# TRY IT
Copy every line of the entries that includes the word "Etant".

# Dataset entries
+++++

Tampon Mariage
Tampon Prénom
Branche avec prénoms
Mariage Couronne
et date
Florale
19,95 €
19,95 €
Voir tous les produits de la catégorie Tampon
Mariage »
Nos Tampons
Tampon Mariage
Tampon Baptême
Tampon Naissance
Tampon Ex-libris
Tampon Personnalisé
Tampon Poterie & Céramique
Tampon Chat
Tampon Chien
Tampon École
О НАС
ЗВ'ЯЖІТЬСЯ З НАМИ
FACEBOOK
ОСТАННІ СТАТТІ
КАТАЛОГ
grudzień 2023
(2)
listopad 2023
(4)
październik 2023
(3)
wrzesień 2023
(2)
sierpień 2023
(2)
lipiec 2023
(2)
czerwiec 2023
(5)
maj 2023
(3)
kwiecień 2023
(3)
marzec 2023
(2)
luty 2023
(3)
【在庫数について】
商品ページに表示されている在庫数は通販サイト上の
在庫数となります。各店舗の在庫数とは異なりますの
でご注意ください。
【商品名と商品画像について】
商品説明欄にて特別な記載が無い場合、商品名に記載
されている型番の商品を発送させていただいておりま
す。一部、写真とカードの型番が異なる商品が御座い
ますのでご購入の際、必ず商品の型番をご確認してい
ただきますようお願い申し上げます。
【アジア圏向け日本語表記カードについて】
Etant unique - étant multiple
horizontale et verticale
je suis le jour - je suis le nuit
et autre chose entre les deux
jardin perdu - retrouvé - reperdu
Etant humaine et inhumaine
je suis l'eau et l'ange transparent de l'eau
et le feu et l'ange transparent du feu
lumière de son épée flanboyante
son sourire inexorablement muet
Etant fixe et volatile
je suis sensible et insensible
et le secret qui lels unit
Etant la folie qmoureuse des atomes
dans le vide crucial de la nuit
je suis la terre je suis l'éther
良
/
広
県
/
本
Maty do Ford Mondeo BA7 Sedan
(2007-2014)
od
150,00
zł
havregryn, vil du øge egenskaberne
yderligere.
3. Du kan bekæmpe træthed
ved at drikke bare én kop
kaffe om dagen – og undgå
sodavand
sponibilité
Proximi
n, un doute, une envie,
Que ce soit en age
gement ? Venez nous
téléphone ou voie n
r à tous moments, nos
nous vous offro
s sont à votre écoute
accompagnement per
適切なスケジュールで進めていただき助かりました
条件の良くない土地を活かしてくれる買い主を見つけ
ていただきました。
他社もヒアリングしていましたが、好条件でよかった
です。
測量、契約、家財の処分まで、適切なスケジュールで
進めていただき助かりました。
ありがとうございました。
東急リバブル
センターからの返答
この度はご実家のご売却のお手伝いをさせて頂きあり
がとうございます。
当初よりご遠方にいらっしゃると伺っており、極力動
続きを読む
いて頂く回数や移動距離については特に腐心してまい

+++++

# RESULT BELOW
Etant unique - étant multiple
Etant humaine et inhumaine
Etant fixe et volatile
Etant la folie qmoureuse des atomes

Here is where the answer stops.